The Hammer family just got back from a couple of weeks in B.C.

My parents live in Kelowna, and while there, my Dad took me over to see the Okanagan Military Museum.

I have to say, I was _very_ impressed with this Museum.
Square-footage wise, it's not a large place, but is absolutely *crammed* with exhibits.
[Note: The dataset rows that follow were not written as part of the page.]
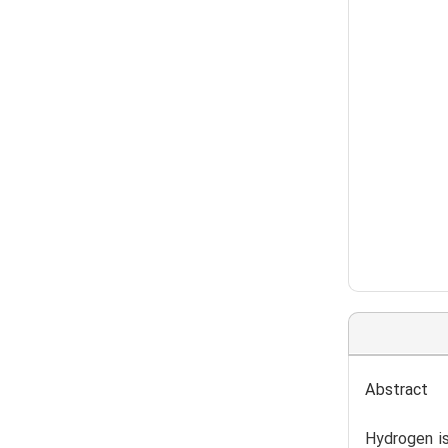
Abstract
Hydrogen is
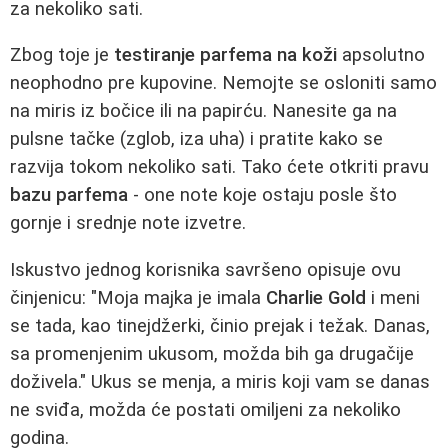
za nekoliko sati.
Zbog toje je
testiranje parfema na koži
apsolutno
neophodno pre kupovine. Nemojte se osloniti samo
na miris iz bočice ili na papirću. Nanesite ga na
pulsne tačke (zglob, iza uha) i pratite kako se
razvija tokom nekoliko sati. Tako ćete otkriti pravu
bazu parfema
- one note koje ostaju posle što
gornje i srednje note izvetre.
Iskustvo jednog korisnika savršeno opisuje ovu
činjenicu: "Moja majka je imala
Charlie Gold
i meni
se tada, kao tinejdžerki, činio prejak i težak. Danas,
sa promenjenim ukusom, možda bih ga drugačije
doživela." Ukus se menja, a miris koji vam se danas
ne sviđa, možda će postati omiljeni za nekoliko
godina.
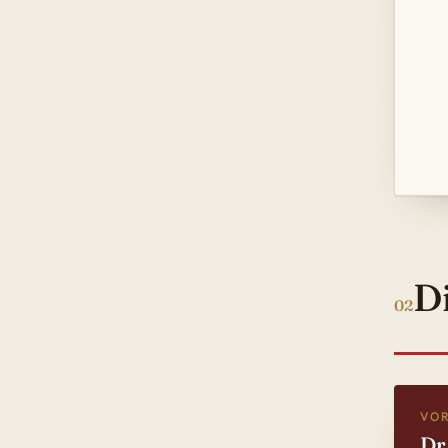
Di
02
VOR
Dr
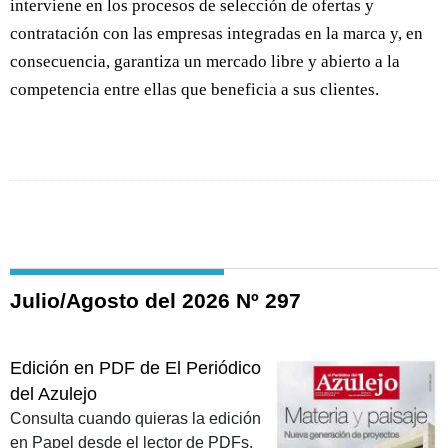
interviene en los procesos de selección de ofertas y
contratación con las empresas integradas en la marca y, en
consecuencia, garantiza un mercado libre y abierto a la
competencia entre ellas que beneficia a sus clientes.
Julio/Agosto del 2026 Nº 297
Edición en PDF de El Periódico
del Azulejo
Consulta cuando quieras la edición
en Papel desde el lector de PDFs.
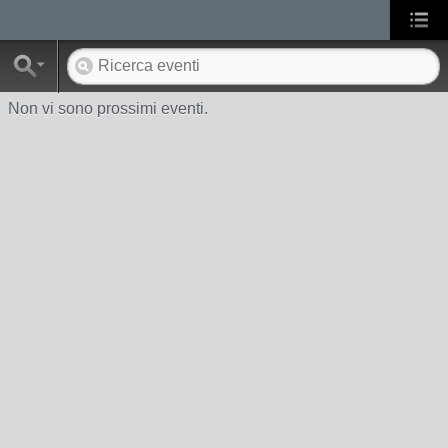
Non vi sono prossimi eventi.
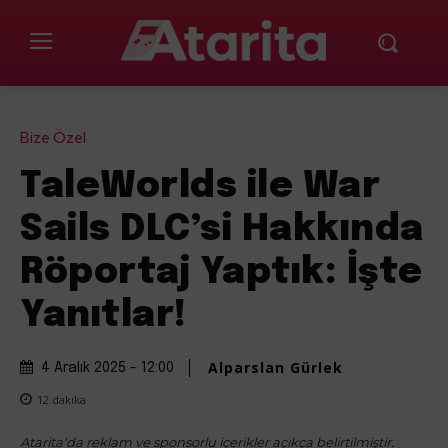
Bize Özel
TaleWorlds ile War
Sails DLC’si Hakkında
Röportaj Yaptık: İşte
Yanıtlar!
Alparslan Gürlek
4 Aralık 2025 - 12:00
12
dakika
Atarita'da reklam ve sponsorlu içerikler açıkça belirtilmiştir.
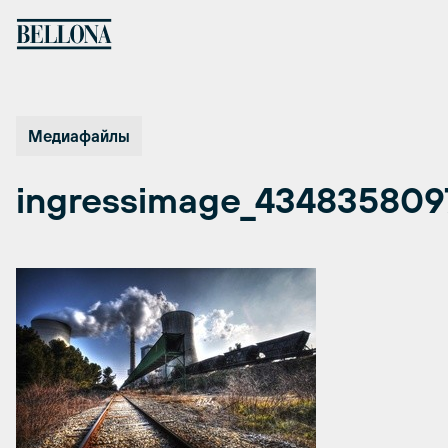
Перейти
к
содержимому
Медиафайлы
ingressimage_434835809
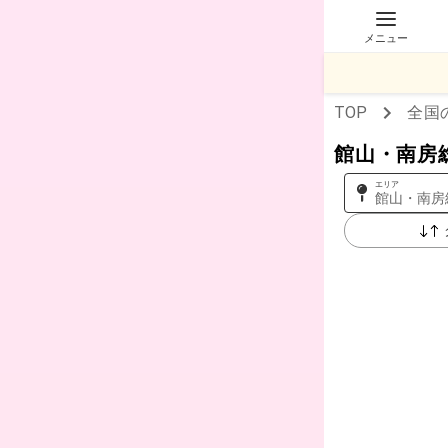
メニュー
TOP
全国
館山・南房
エリア
館山・南房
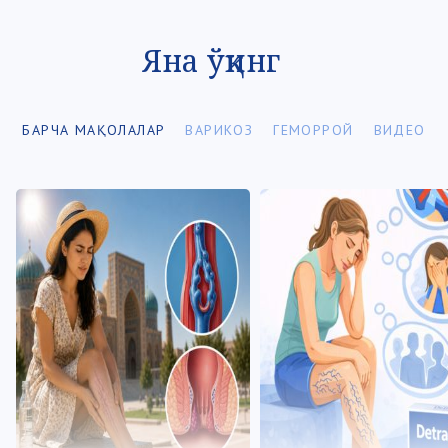
Яна ўқинг
БАРЧА МАҚОЛАЛАР
ВАРИКОЗ
ГЕМОРРОЙ
ВИДЕО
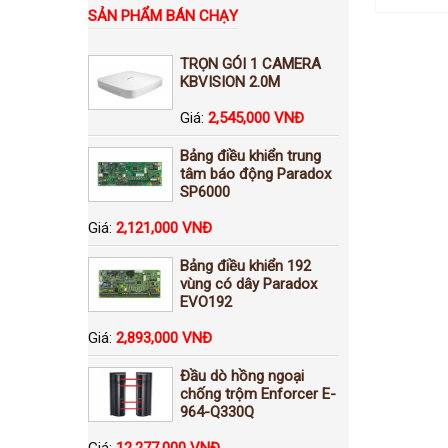
SẢN PHẨM BÁN CHẠY
TRỌN GÓI 1 CAMERA
KBVISION 2.0M
Giá:
2,545,000 VNĐ
Bảng điều khiển trung
tâm báo động Paradox
SP6000
Giá:
2,121,000 VNĐ
Bảng điều khiển 192
vùng có dây Paradox
EVO192
Giá:
2,893,000 VNĐ
Đầu dò hồng ngoại
chống trộm Enforcer E-
964-Q330Q
Giá:
12,277,000 VNĐ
The museum's collection of uniforms, models/dioramas, and _especially_ weapons makes it a really top-notch place in my books.
The exhibits all have excellent, well fleshed out informational placards, and I felt the way everything was laid out was absolutely perfect.


I also found the staff to be friendly, knowledgeable, and very helpful.

It's just a phenomenal place, and I can't put into words how much I enjoyed it.

I wish I had been able to spend even more time there, and take even more pictures, (although I went twice in 2 days).

If anyone is ever in or around Kelowna, _please_ do not pass this place by.

http://www.okmilmuseum.ca/


....BREAK....more to follow


----------



## Hammer Sandwich (23 Jun 2011)

...More pictures.


----------



## chrisf (23 Jun 2011)

I don't see any C7s in the display case... there's a whole arse load being returned by the ANA... perhaps somone should ask for one to be DEWAT'd and donated....


----------



## Hammer Sandwich (23 Jun 2011)

a Sig Op said:
			
		

> I don't see any C7s in the display case... there's a whole arse load being returned by the ANA... perhaps somone should ask for one to be DEWAT'd and donated....



Well..they did have a _really beaten up_ AK in a display case.....maybe good tradesies?

And, they had a "freddychef" lunch pouch, (don't remember the meal), and a "bread-style-food" package.

I have never smiled and cringed at the same time....until that visit.


----------